Le palais d'hiver

Je tolère mal que les choses changent. Ainsi dois-je bien avouer que je vois d'un bien mauvais oeil l'inauguration prochaine du centre Molson.

Comment voulez-vous que je me penche avec une bienveillante attention sur ce nouvel immeuble quand ceux qui l'ont édifié me rendent la vie compliquée depuis près de deux ans?. Ces gens arrivent dans ma rue aux aurores, se garent en face de chez moi, claquent les portières de leurs grosses américaines, n'écoutent jamais CBF Bonjour et bloquent mon entrée de garage. De braves gens, me direz-vous, qui veulent s'épargner ainsi les frais d'une place de parking, qui ont bravé des froids sibériens pour grimper dans des échafaudages.

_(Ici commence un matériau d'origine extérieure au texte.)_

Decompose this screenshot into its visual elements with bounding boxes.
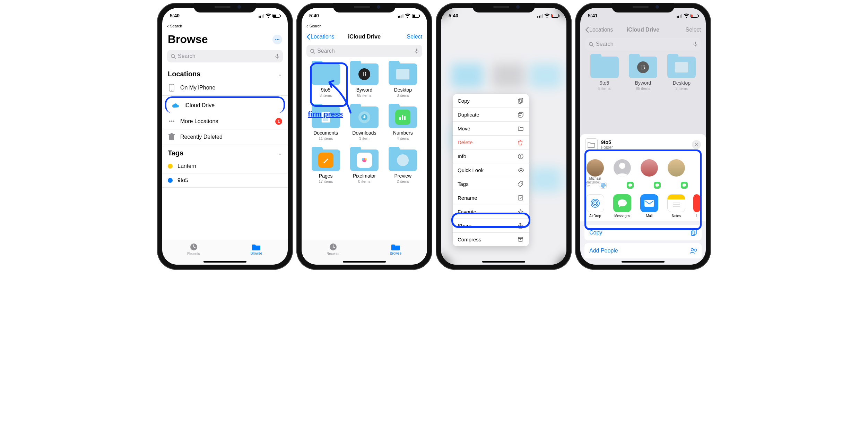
chevron-down-icon: ⌄ <box>278 151 282 156</box>
ctx-favorite[interactable]: Favorite <box>453 205 529 219</box>
ctx-duplicate[interactable]: Duplicate <box>453 108 529 122</box>
ctx-tags[interactable]: Tags <box>453 177 529 191</box>
action-copy[interactable]: Copy <box>584 225 702 240</box>
dictate-icon[interactable] <box>275 53 279 59</box>
svg-rect-15 <box>399 117 401 120</box>
svg-point-42 <box>592 200 598 206</box>
tag-lantern[interactable]: Lantern <box>162 159 288 173</box>
section-tags[interactable]: Tags ⌄ <box>162 145 288 159</box>
svg-point-27 <box>520 169 522 171</box>
avatar <box>614 159 631 177</box>
app-notes[interactable]: Notes <box>666 194 686 218</box>
select-button[interactable]: Select <box>407 34 422 40</box>
folder-icon <box>518 126 524 131</box>
contact-4[interactable] <box>666 159 686 188</box>
svg-rect-12 <box>416 49 417 51</box>
folder-icon: B <box>350 63 379 85</box>
wifi-icon <box>684 14 689 18</box>
ctx-share[interactable]: Share <box>453 219 529 233</box>
contact-michael[interactable]: Michael MacBook Pro <box>585 159 605 188</box>
folder-9to5: 9to5 8 items <box>585 57 624 91</box>
ctx-delete[interactable]: Delete <box>453 136 529 149</box>
contact-2[interactable] <box>612 159 632 188</box>
search-input: Search <box>585 38 701 50</box>
ctx-rename[interactable]: Rename <box>453 191 529 205</box>
tab-browse[interactable]: Browse <box>364 240 427 258</box>
app-airdrop[interactable]: AirDrop <box>585 194 605 218</box>
svg-point-26 <box>520 155 521 156</box>
ctx-copy[interactable]: Copy <box>453 94 529 108</box>
messages-badge-icon <box>627 182 634 189</box>
section-locations[interactable]: Locations ⌄ <box>162 66 288 80</box>
tab-browse[interactable]: Browse <box>225 240 288 258</box>
more-button[interactable]: ··· <box>272 35 282 44</box>
ctx-move[interactable]: Move <box>453 122 529 136</box>
signal-icon <box>537 14 543 18</box>
location-more[interactable]: ••• More Locations 1 <box>162 114 288 129</box>
avatar <box>668 159 685 177</box>
folder-icon <box>389 63 417 85</box>
back-button[interactable]: Locations <box>306 34 335 40</box>
svg-point-50 <box>691 248 694 251</box>
folder-pages[interactable]: Pages 17 items <box>306 149 345 183</box>
battery-icon <box>551 14 559 18</box>
app-mail[interactable]: Mail <box>639 194 659 218</box>
app-more[interactable]: i <box>693 194 700 218</box>
app-messages[interactable]: Messages <box>612 194 632 218</box>
action-add-people[interactable]: Add People <box>584 243 702 258</box>
clock-icon <box>190 243 198 251</box>
svg-point-5 <box>171 90 172 91</box>
home-indicator[interactable] <box>343 261 386 263</box>
folder-pixelmator[interactable]: Pixelmator 0 items <box>345 149 383 183</box>
status-time: 5:41 <box>588 13 612 18</box>
byword-badge-icon: B <box>358 68 370 80</box>
svg-point-38 <box>602 184 605 187</box>
signal-icon <box>259 14 264 18</box>
folder-numbers[interactable]: Numbers 4 items <box>384 106 422 140</box>
home-indicator[interactable] <box>203 261 246 263</box>
window-icon <box>396 69 410 80</box>
back-button: Locations <box>585 27 613 33</box>
svg-point-19 <box>362 158 364 160</box>
dictate-icon <box>693 41 697 47</box>
svg-line-1 <box>174 57 175 59</box>
pages-icon <box>318 153 333 168</box>
tab-recents[interactable]: Recents <box>302 240 364 258</box>
breadcrumb-back[interactable]: Search <box>162 23 288 30</box>
tag-icon <box>518 181 524 187</box>
mail-icon <box>640 194 658 212</box>
cloud-icon <box>172 102 180 109</box>
folder-icon <box>389 149 417 171</box>
location-recently-deleted[interactable]: Recently Deleted <box>162 129 288 145</box>
status-time: 5:40 <box>170 13 194 18</box>
svg-point-41 <box>594 202 597 205</box>
close-button[interactable]: ✕ <box>692 140 701 149</box>
share-icon <box>518 223 524 229</box>
wifi-icon <box>266 14 271 18</box>
svg-rect-16 <box>402 115 403 120</box>
clock-icon <box>329 243 337 251</box>
svg-line-34 <box>592 45 593 46</box>
tab-recents[interactable]: Recents <box>162 240 225 258</box>
star-icon <box>518 209 524 215</box>
home-indicator[interactable] <box>482 261 525 263</box>
location-on-my-iphone[interactable]: On My iPhone <box>162 80 288 96</box>
breadcrumb-back[interactable]: Search <box>302 23 427 30</box>
ctx-quicklook[interactable]: Quick Look <box>453 163 529 177</box>
search-input[interactable]: Search <box>306 45 422 57</box>
search-input[interactable]: Search <box>167 50 283 62</box>
folder-preview[interactable]: Preview 2 items <box>384 149 422 183</box>
svg-rect-2 <box>277 54 278 57</box>
folder-desktop[interactable]: Desktop 3 items <box>384 63 422 97</box>
location-icloud-drive[interactable]: iCloud Drive <box>165 96 285 113</box>
ctx-info[interactable]: Info <box>453 149 529 163</box>
contact-3[interactable] <box>639 159 659 188</box>
dictate-icon[interactable] <box>415 48 419 54</box>
home-indicator[interactable] <box>622 261 665 263</box>
contacts-row: Michael MacBook Pro <box>580 155 706 189</box>
airdrop-badge-icon <box>600 182 607 189</box>
ctx-compress[interactable]: Compress <box>453 233 529 246</box>
folder-thumbnail-icon <box>585 138 598 151</box>
messages-badge-icon <box>681 182 688 189</box>
tag-9to5[interactable]: 9to5 <box>162 173 288 188</box>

La belle affaire! Des rustres, monsieur, qui transportent leur cantine, et ce faisant, n'aident en rien l'économie locale. Pas une fois de surcroît, n'ai-je surpris ces hommes de métier, tenir en main l'un de mes romans. Bref j'aurais pourtant bien aimé, je me serais approché, l'air de rien, reconnaissant un titre aimé. Je sens que je serais devenu sportif, j'aurais eu un billet dit de saison, j'aurais supporté les bagarres, je n'aurais pas protesté contre les intermèdes musicaux débiles, l'annonceur-maison m'aurait semblé subtil.

D'avance, je n'aime pas ce centre. Il fait nouveau riche. On me présentera que je n'allais pas très souvent au Forum de toute manière et que mon avis ne pèse pas lourd. C'est oublier qu'on ne se bat pas pour la victoire. On livre des batailles pour la beauté du reste.

Le mien aura du panache. J'irai à cette journée tant annoncée pendant laquelle on offrira aux enchères le mobilier de cet amphithéâtre où, un soir de Janvier 1978, j'ai moi aussi crié: "Guy! Guy! Guy!". La belle euphorie! Il me semblait que c'était moi qui volais sur la glace, ma blonde chevelure agitée par le vent et les bravos. Au bout d'un moment, j'entendais même: "Gilles! Gilles! Gilles! ".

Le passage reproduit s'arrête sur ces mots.